Sin embargo, entre ambos pueblos se extiende una historia de conquistas, tratados, enfrentamientos y largos periodos de convivencia.
Fue entonces cuando comprendí que el verdadero protagonista de este paisaje nunca fue la frontera, sino el río.
Poco después crucé el Guadiana rumbo a Alcoutim, en el Algarve portugués. El trayecto apenas dura unos minutos, pero transmite la sensación de pasar de un capítulo a otro de un mismo libro.
Cambian el idioma, la bandera y algunos detalles arquitectónicos, pero el paisaje conserva una identidad común forjada a lo largo de los siglos.
Alcoutim se alza con serenidad sobre la ribera portuguesa del Guadiana. Sus calles tranquilas, sus casas encaladas y el ritmo pausado de la vida cotidiana invitan a caminar sin prisa. Muy pronto comprendí que, al igual que Sanlúcar, esta localidad también ha sido moldeada por una larga sucesión de civilizaciones.
Antes de integrarse en el reino de Portugal, la villa formó parte de Al-Ándalus durante varios siglos. Su posición junto al río la convirtió en un importante enclave comercial y defensivo, desempeñando un papel esencial en las comunicaciones del occidente peninsular.
Diversos investigadores sostienen, además, que el propio nombre de Alcoutim tiene origen árabe. Aunque existen diferentes interpretaciones sobre su etimología exacta, la mayoría coincide en que conserva la huella lingüística de aquella prolongada presencia musulmana.
Mientras recorría el casco histórico tuve la impresión de que el pueblo había sabido convivir con su pasado sin convertirlo en un simple reclamo turístico. Las calles mantienen su trazado tradicional, las plazas conservan la tranquilidad de otros tiempos y la fortaleza medieval sigue dominando el paisaje.
El Castillo de Alcoutim, construido en el siglo XIV por el rey Dinis I para reforzar la frontera portuguesa, hoy funciona como un mirador privilegiado sobre el Guadiana. Aquello que fue un bastión militar es ahora un espacio de contemplación compartida.
Resulta difícil imaginar que este escenario, hoy tan apacible, fuera durante siglos un territorio estratégico disputado entre reinos.
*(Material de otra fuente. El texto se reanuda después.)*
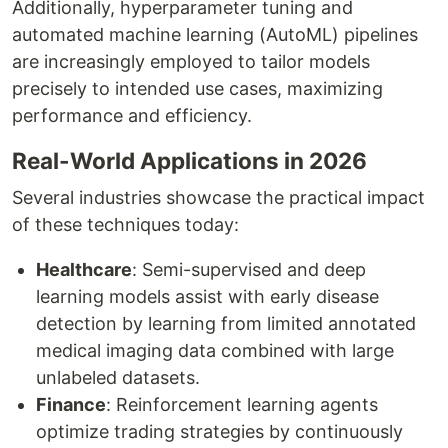
Additionally, hyperparameter tuning and
automated machine learning (AutoML) pipelines
are increasingly employed to tailor models
precisely to intended use cases, maximizing
performance and efficiency.
Real-World Applications in 2026
Several industries showcase the practical impact
of these techniques today:
Healthcare
: Semi-supervised and deep
learning models assist with early disease
detection by learning from limited annotated
medical imaging data combined with large
unlabeled datasets.
Finance
: Reinforcement learning agents
optimize trading strategies by continuously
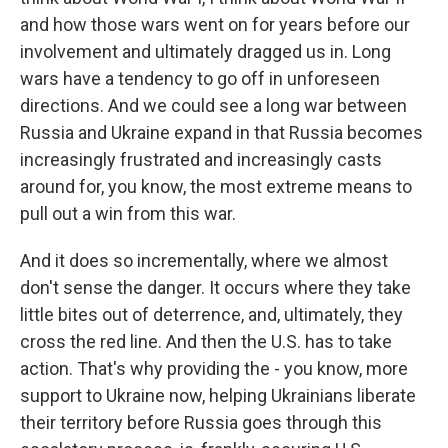
and how those wars went on for years before our
involvement and ultimately dragged us in. Long
wars have a tendency to go off in unforeseen
directions. And we could see a long war between
Russia and Ukraine expand in that Russia becomes
increasingly frustrated and increasingly casts
around for, you know, the most extreme means to
pull out a win from this war.
And it does so incrementally, where we almost
don't sense the danger. It occurs where they take
little bites out of deterrence, and, ultimately, they
cross the red line. And then the U.S. has to take
action. That's why providing the - you know, more
support to Ukraine now, helping Ukrainians liberate
their territory before Russia goes through this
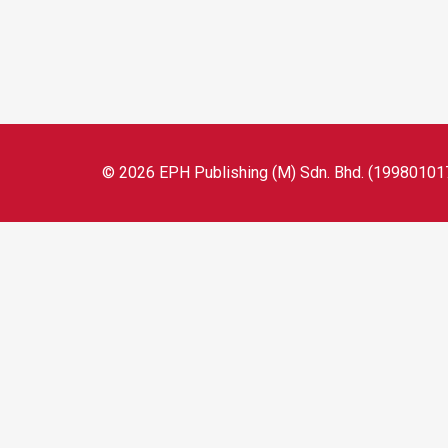
© 2026 EPH Publishing (M) Sdn. Bhd. (199801017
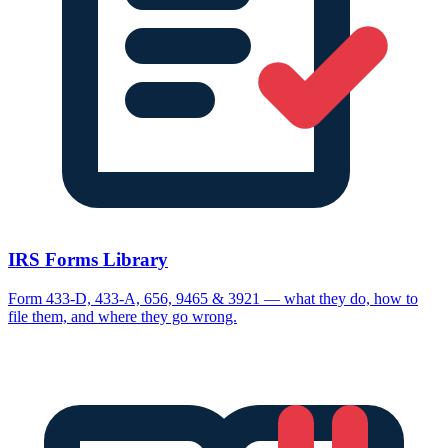
IRS Forms Library
Form 433-D, 433-A, 656, 9465 & 3921 — what they do, how to
file them, and where they go wrong.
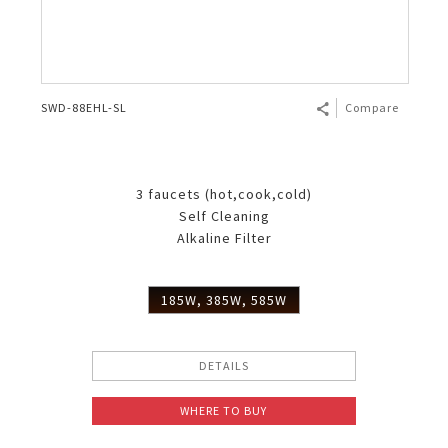
SWD-88EHL-SL
Compare
3 faucets (hot,cook,cold)
Self Cleaning
Alkaline Filter
185W, 385W, 585W
DETAILS
WHERE TO BUY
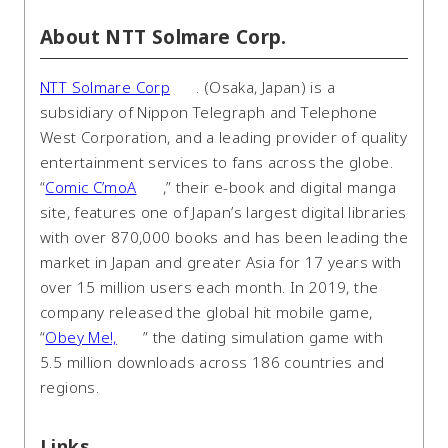
About NTT Solmare Corp.
NTT Solmare Corp
. (Osaka, Japan) is a
subsidiary of Nippon Telegraph and Telephone
West Corporation, and a leading provider of quality
entertainment services to fans across the globe.
“
Comic C’moA
,” their e-book and digital manga
site, features one of Japan’s largest digital libraries
with over 870,000 books and has been leading the
market in Japan and greater Asia for 17 years with
over 15 million users each month. In 2019, the
company released the global hit mobile game,
“
Obey Me!,
” the dating simulation game with
5.5 million downloads across 186 countries and
regions.
Links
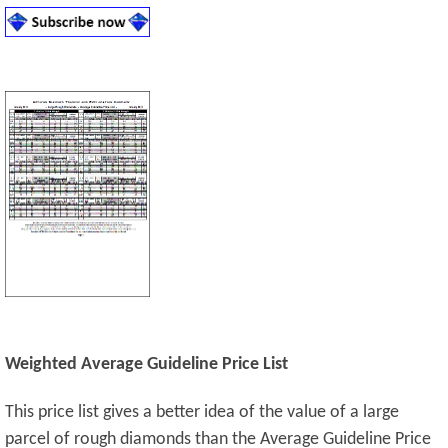
Weighted Average Guideline Price List
This price list gives a better idea of the value of a large
parcel of rough diamonds than the Average Guideline Price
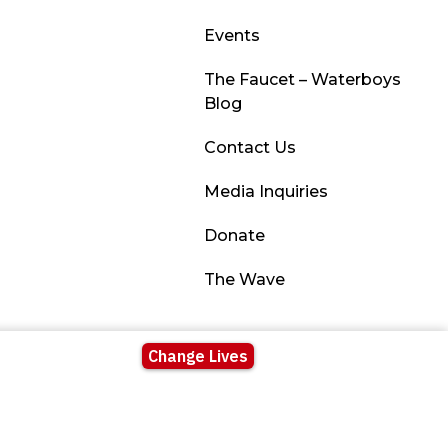
Events
The Faucet – Waterboys
Blog
Contact Us
Media Inquiries
Donate
The Wave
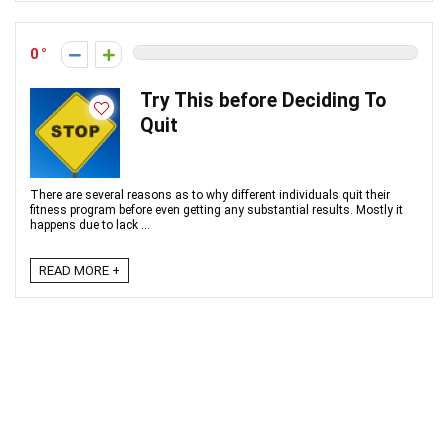
0
Try This before Deciding To
Quit
There are several reasons as to why different individuals quit their
fitness program before even getting any substantial results. Mostly it
happens due to lack ...
READ MORE +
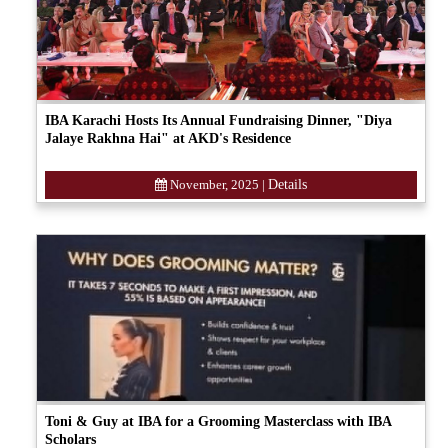
IBA Karachi Hosts Its Annual Fundraising Dinner, "Diya
Jalaye Rakhna Hai" at AKD's Residence
November, 2025
|
Details
Toni & Guy at IBA for a Grooming Masterclass with IBA
Scholars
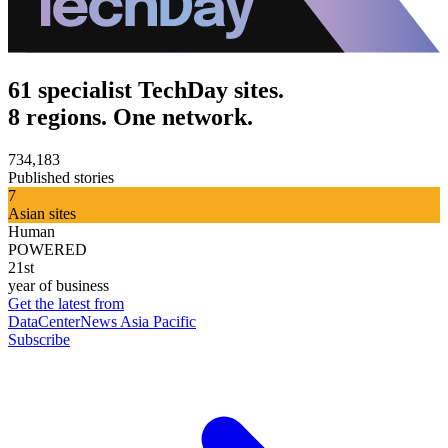
61 specialist TechDay sites.
8 regions. One network.
734,183
Published stories
7
Asian sites
Human
POWERED
21st
year of business
Get the latest from
DataCenterNews Asia Pacific
Subscribe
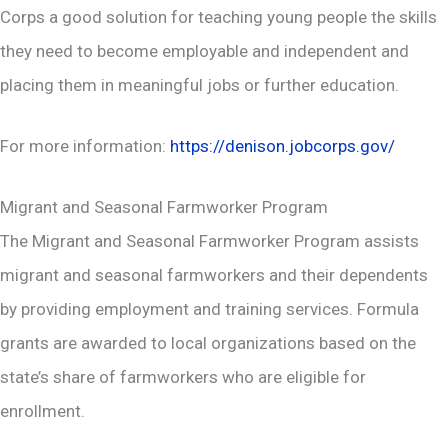
Corps a good solution for teaching young people the skills
they need to become employable and independent and
placing them in meaningful jobs or further education.
For more information:
https://denison.jobcorps.gov/
Migrant and Seasonal Farmworker Program
The Migrant and Seasonal Farmworker Program assists
migrant and seasonal farmworkers and their dependents
by providing employment and training services. Formula
grants are awarded to local organizations based on the
state’s share of farmworkers who are eligible for
enrollment.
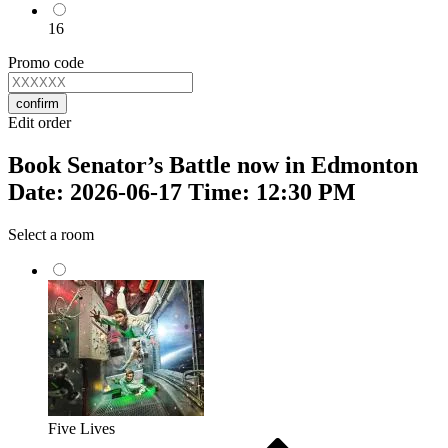
16
Promo code
confirm
Edit order
Book Senator’s Battle now in Edmonton
Date: 2026-06-17 Time: 12:30 PM
Select a room
Five Lives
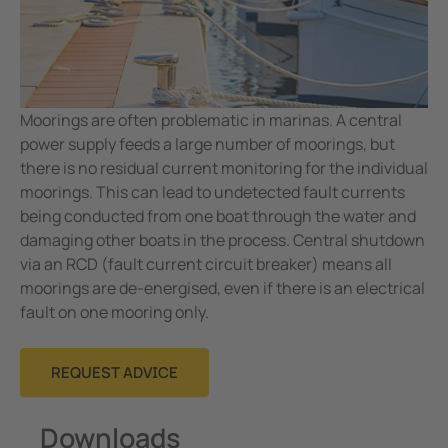
Moorings are often problematic in marinas. A central
power supply feeds a large number of moorings, but
there is no residual current monitoring for the individual
moorings. This can lead to undetected fault currents
being conducted from one boat through the water and
damaging other boats in the process. Central shutdown
via an RCD (fault current circuit breaker) means all
moorings are de-energised, even if there is an electrical
fault on one mooring only.
REQUEST ADVICE
Downloads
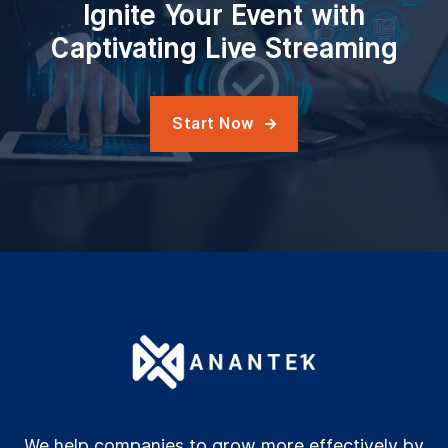
Ignite Your Event with
Captivating Live Streaming
Start Now

We help companies to grow more effectively by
Hoy los visitantes cruzan el río con naturalidad, saludándose de una orilla a otra, como si la frontera hubiera perdido su sentido.
Cuanto más caminaba por Alcoutim, más evidente me resultaba una idea: las fronteras cambian, pero los paisajes conservan la memoria de quienes los habitaron.
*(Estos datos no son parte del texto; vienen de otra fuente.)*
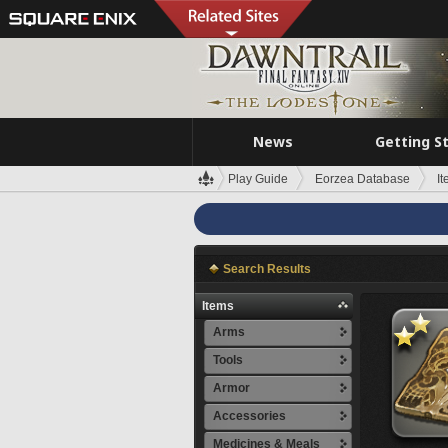
News
Getting S
Play Guide
Eorzea Database
I
Search Results
Items
Arms
Tools
Armor
Accessories
Medicines & Meals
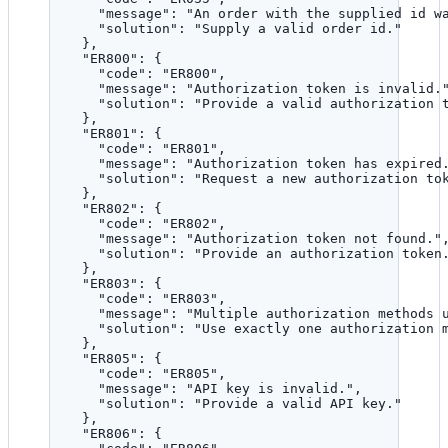
"message"
: 
"
An order with the supplied id w
"solution"
: 
"
Supply a valid order id.
"
},
"ER800"
: {
"code"
: 
"
ER800
"
,
"message"
: 
"
Authorization token is invalid.
"solution"
: 
"
Provide a valid authorization 
},
"ER801"
: {
"code"
: 
"
ER801
"
,
"message"
: 
"
Authorization token has expired
"solution"
: 
"
Request a new authorization to
},
"ER802"
: {
"code"
: 
"
ER802
"
,
"message"
: 
"
Authorization token not found.
"
"solution"
: 
"
Provide an authorization token
},
"ER803"
: {
"code"
: 
"
ER803
"
,
"message"
: 
"
Multiple authorization methods 
"solution"
: 
"
Use exactly one authorization 
},
"ER805"
: {
"code"
: 
"
ER805
"
,
"message"
: 
"
API key is invalid.
"
,
"solution"
: 
"
Provide a valid API key.
"
},
"ER806"
: {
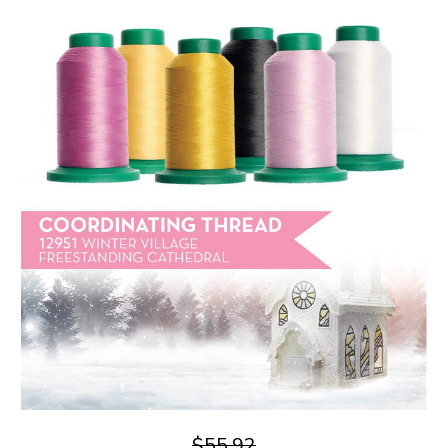
$55.92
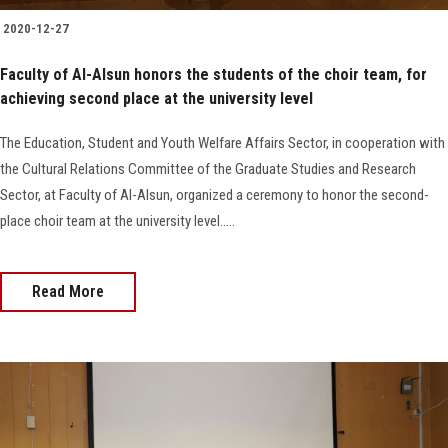
2020-12-27
Faculty of Al-Alsun honors the students of the choir team, for
achieving second place at the university level
The Education, Student and Youth Welfare Affairs Sector, in cooperation with
the Cultural Relations Committee of the Graduate Studies and Research
Sector, at Faculty of Al-Alsun, organized a ceremony to honor the second-
place choir team at the university level.....
Read More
De nuevo a orillas del Guadiana, esta vez desde la ribera portuguesa, la sensación era distinta pero complementaria. Frente a mí, Sanlúcar de Guadiana se reflejaba en el agua como una imagen especular. Dos pueblos, dos países, dos banderas… y, sin embargo, un mismo paisaje que se negaba a dividirse.
En aquel instante, el Guadiana dejó de ser una línea de separación para convertirse en una superficie de encuentro. No había distancia real entre ambas orillas, solo una ilusión administrativa construida por la historia.
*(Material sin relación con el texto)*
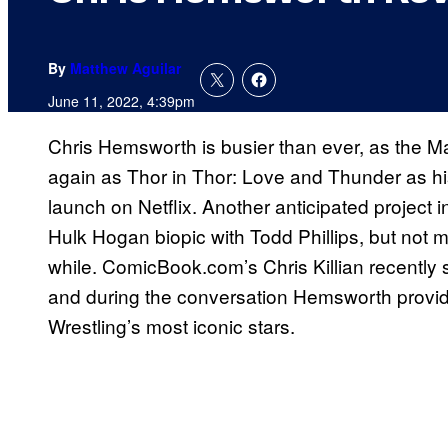
By
Matthew Aguilar
June 11, 2022, 4:39pm
Chris Hemsworth is busier than ever, as the Ma
again as Thor in Thor: Love and Thunder as hi
launch on Netflix. Another anticipated project 
Hulk Hogan biopic with Todd Phillips, but not 
while. ComicBook.com’s Chris Killian recently
and during the conversation Hemsworth provide
Wrestling’s most iconic stars.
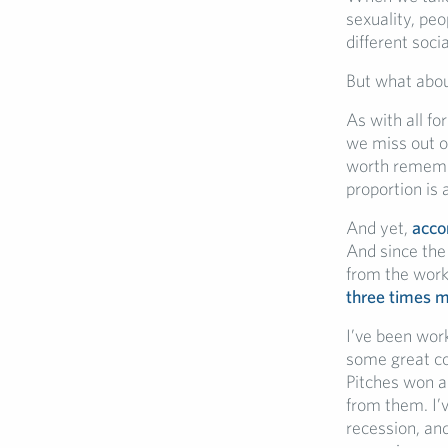
sexuality, peo
different soc
But what abo
As with all fo
we miss out o
worth remembe
proportion is 
And yet,
acco
And since the
from the work
three times m
I’ve been work
some great co
Pitches won an
from them. I’
recession, and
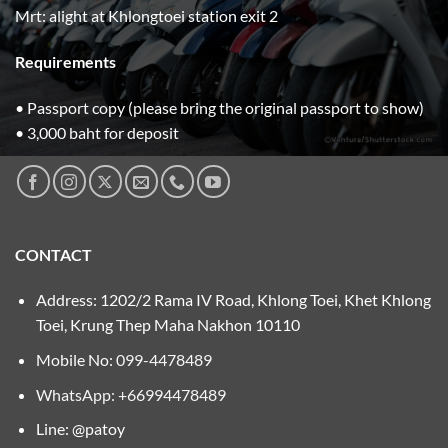
Mrt: alight at Khlongtoei station exit 2
Requirements
• Passport copy (please bring the original passport to show)
• 3,000 baht for deposit
CONTACT
Address: 1202/2 Rama IV Road, Khlong Toei, Khet Khlong
Toei, Krung Thep Maha Nakhon 10110
Mobile No:
099-4478489
WhatsApp: +66994478489
Line: @patoy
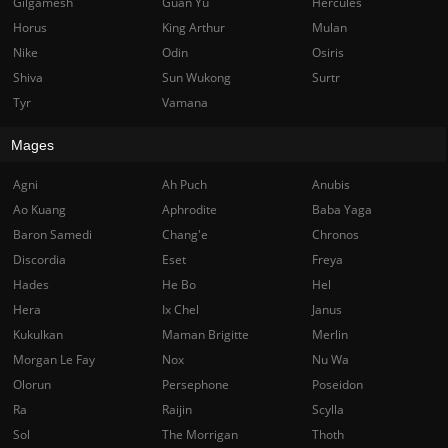
Gilgamesh
Guan Yu
Hercules
Horus
King Arthur
Mulan
Nike
Odin
Osiris
Shiva
Sun Wukong
Surtr
Tyr
Vamana
Mages
Agni
Ah Puch
Anubis
Ao Kuang
Aphrodite
Baba Yaga
Baron Samedi
Chang'e
Chronos
Discordia
Eset
Freya
Hades
He Bo
Hel
Hera
Ix Chel
Janus
Kukulkan
Maman Brigitte
Merlin
Morgan Le Fay
Nox
Nu Wa
Olorun
Persephone
Poseidon
Ra
Raijin
Scylla
Sol
The Morrigan
Thoth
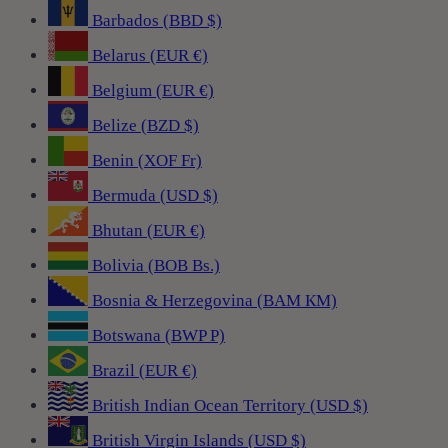
Barbados (BBD $)
Belarus (EUR €)
Belgium (EUR €)
Belize (BZD $)
Benin (XOF Fr)
Bermuda (USD $)
Bhutan (EUR €)
Bolivia (BOB Bs.)
Bosnia & Herzegovina (BAM КМ)
Botswana (BWP P)
Brazil (EUR €)
British Indian Ocean Territory (USD $)
British Virgin Islands (USD $)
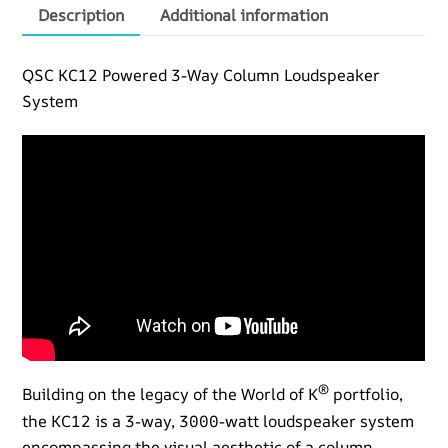
quantity
Description
Additional information
QSC KC12 Powered 3-Way Column Loudspeaker
System
®
Building on the legacy of the World of K
portfolio,
the KC12 is a 3-way, 3000-watt loudspeaker system
encompassing the visual aesthetic of a column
El río seguía fluyendo con la misma indiferencia de siempre, sin reconocer fronteras, mapas ni aduanas. No distingue lenguas, religiones ni banderas. Su lógica es anterior a la historia y, en cierto modo, más permanente que ella.
En ese momento recordé su antiguo nombre árabe: Wadi Ana, el “río Ana”. Un nombre que atravesó siglos e imperios sin desaparecer.
El Guadiana es, en realidad, un archivo vivo de civilizaciones superpuestas: tartésicos, fenicios, cartagineses, romanos, musulmanes y reinos cristianos. Cada uno dejó una capa invisible que aún puede sentirse en el silencio de sus orillas.
Mientras contemplaba el paisaje desde Alcoutim, comprendí que este territorio no ha tratado su pasado como una carga, sino como parte natural de su identidad.
La fortaleza que domina la colina portuguesa, hoy convertida en mirador, ya no impone poder militar, sino memoria.
Quizá por eso, el Guadiana no solo conecta territorios, sino también memorias.
Al dejar atrás Alcoutim y Sanlúcar de Guadiana, no sentí que abandonara un lugar, sino que cerraba lentamente un libro que sigue escribiéndose.
El Guadiana quedaba atrás, pero su presencia permanecía.
Porque algunos viajes no terminan cuando se regresa, sino cuando empiezan a vivir dentro de la memoria.